Using Jax code with PyTorch code

Hello everybody! This neural network training code snippet uses the fftn function from the Jax library so that I can use mixed precision, as I cannot use mixed precision using PyTorch’s fftn function as there is restriction for that (input size must be power of 2, and in my case it is not). The same structure is used for the validation part and for the test.

I ask: because I don’t use PyTorch’s fftn is there a problem in my code regarding gradient calculations? If so, is this something serious that affects my network performance?

Thanks in advance!

for idx_epoch, epoch in enumerate(t):
        print()
        list_train_loss = []
        list_train_loss_l1 = []
        list_train_loss_l1_rel = []
        list_train_l1_max = []
        list_train_loss_fft_l1 = []
        list_train_loss_fft_l1_rel = []
        list_train_fft_l1_max = []
        
        list_validation_loss = []
        list_validation_loss_l1 = []
        list_validation_loss_l1_rel = []
        list_validation_l1_max = []
        list_validation_loss_fft_l1 = []
        list_validation_loss_fft_l1_rel = []
        list_validation_fft_l1_max = []
        
        list_test_loss = []
        list_test_loss_l1 = []
        list_test_loss_l1_rel = []
        list_test_l1_max = []
        list_test_loss_fft_l1 = []
        list_test_loss_fft_l1_rel = []
        list_test_fft_l1_max = []
    
        #l1_distribution_validation = []
        #l1_distribution_test = []
    
        #model.train()
        net.train()
               
        scaler = torch.cuda.amp.GradScaler()  
        import jax
        #os.environ['XLA_PYTHON_CLIENT_PREALLOCATE'] = 'false'
        os.environ['XLA_PYTHON_CLIENT_MEM_FRACTION']='.50'
        import time	
        for seq in seq_train:
                
            with torch.autocast(device_type='cuda', dtype=torch.float16, enabled=True):

                X, y = seq
                X = X.cuda()
                y = y.cuda()

                optimizer.zero_grad()
                #output = model(X)
                output = net(X)
           
                #ffty = torch.fft.rfftn(y.float(), dim=(-1, -2, -3))              
                #fftout = torch.fft.rfftn(output.float(), dim=(-1, -2, -3))                
                #ffty = torch.fft.rfftn(y, dim=(-1, -2, -3))
                #fftout = torch.fft.rfftn(output, dim=(-1, -2, -3))

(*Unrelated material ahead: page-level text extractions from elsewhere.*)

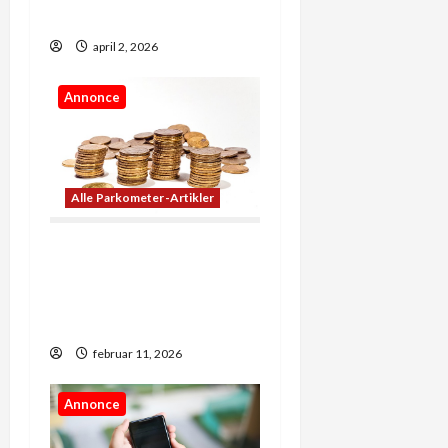
o
lige nu
april 2, 2026
n
Annonce
Alle Parkometer-Artikler
Når penge skaber
muligheder: Sådan
former økonomi vores
hverdag
februar 11, 2026
Annonce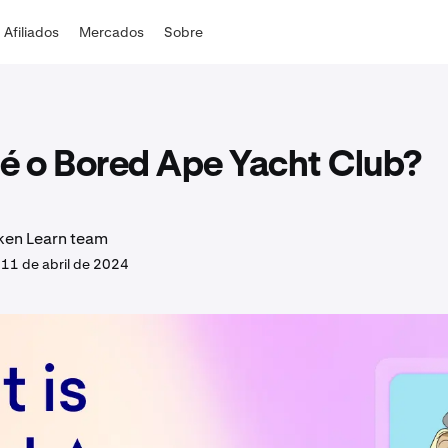
Afiliados
Mercados
Sobre
é o Bored Ape Yacht Club?
ken Learn team
.
11 de abril de 2024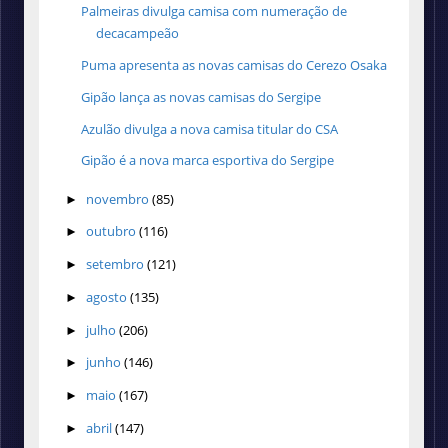
Palmeiras divulga camisa com numeração de
decacampeão
Puma apresenta as novas camisas do Cerezo Osaka
Gipão lança as novas camisas do Sergipe
Azulão divulga a nova camisa titular do CSA
Gipão é a nova marca esportiva do Sergipe
novembro
(85)
►
outubro
(116)
►
setembro
(121)
►
agosto
(135)
►
julho
(206)
►
junho
(146)
►
maio
(167)
►
abril
(147)
►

                ffty = jax.numpy.fft.fftn(y.detach().cpu().numpy(), axes=(-1,-2,-3))
                ffty = torch.from_numpy(np.array(ffty))
                fftout = jax.numpy.fft.fftn(output.detach().cpu().numpy(), axes=(-1,-2,-3))
                fftout = torch.from_numpy(np.array(fftout))
                #ffty = jax.numpy.fft.rfft(y.detach().cpu().numpy(), 1)
                #ffty = torch.from_numpy(np.array(ffty))
                #fftout = jax.numpy.fft.rfft(output.detach().cpu().numpy(), 1)                
                #fftout = torch.from_numpy(np.array(fftout))

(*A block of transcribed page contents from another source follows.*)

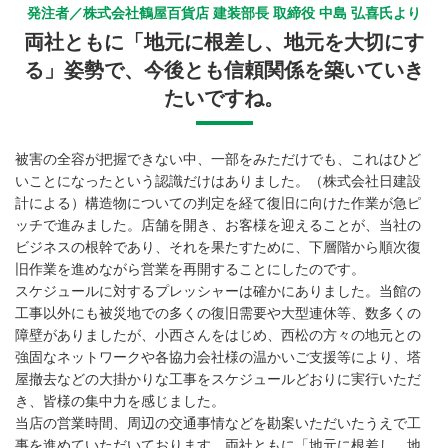
発注者／株式会社鶴屋百貨店 建装部長 取締役 中島 弘喜氏より
両社ともに「地元に根差し、地元を大切にす
る」姿勢で、今後とも信頼関係を築いていき
たいですね。
被害の全容が把握できない中、一部をみただけでも、これはひど
いことになったという認識だけはありました。（株式会社日建設
計による）構造物についての判定を経て復旧に向けた作業が急ピ
ッチで進みました。店舗を開き、お客様を迎えることが、当社の
ビジネスの根幹であり、それを果たすために、下層階から順次復
旧作業を進めながら営業を再開することにしたのです。
スケジュールに対するプレッシャーは確かにありました。当館の
工事以外にも被災地での多くの復旧需要や大型連休等、数多くの
障壁がありましたが、小西さんをはじめ、西松の方々の地元との
強固なネットワークや各協力会社様の温かいご支援等により、塔
屋撤去などの大掛かりな工事をスケジュールどおりに実行いただ
き、皆様の集中力を感じました。
当店の営業時間、周辺の交通事情などを勘案いただいたうえで工
事を進めていただいております。両社ともに「地元に根差し、地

                #ffty = torch.fft.rfft(y, 1)
                #fftout = torch.fft.rfft(output, 1)
                
                fft_res = (fftout - ffty)
                fft_res_abs = torch.abs(fft_res)
                loss_fft_l1 = torch.mean(fft_res_abs)
                loss_fft_l1_rel = torch.mean(fft_res_abs/(torch.abs(ffty) + 0.01))
                fft_l1_max = torch.max(fft_res_abs)
    
                res = (output - y)
                res_abs = torch.abs(res)
                loss_l1 = torch.mean(res_abs)
                loss_l1_rel = torch.mean(res_abs/(torch.abs(y)+0.01))
                l1_max = torch.max(res_abs)
    
                loss = loss_l1_rel + loss_fft_l1_rel
            
            #loss.backward()
            scaler.scale(loss).backward()
            #optimizer.step()
            scaler.step(optimizer)
            scaler.update() 
        
            list_train_loss.append(loss.cpu().item())
            list_train_loss_l1.append(loss_l1.cpu().item())
            list_train_loss_l1_rel.append(loss_l1_rel.cpu().item())
            list_train_l1_max.append(l1_max.cpu().item())
            list_train_loss_fft_l1.append(loss_fft_l1.cpu().item())
            list_train_loss_fft_l1_rel.append(loss_fft_l1_rel.cpu().item())
            list_train_fft_l1_max.append(fft_l1_max.cpu().item())

Hi @marco_c,

As you’re detaching your inputs, in order to pass your data to JAX, you’re effectively destroying the gradient calculation. (Via the .detach() function)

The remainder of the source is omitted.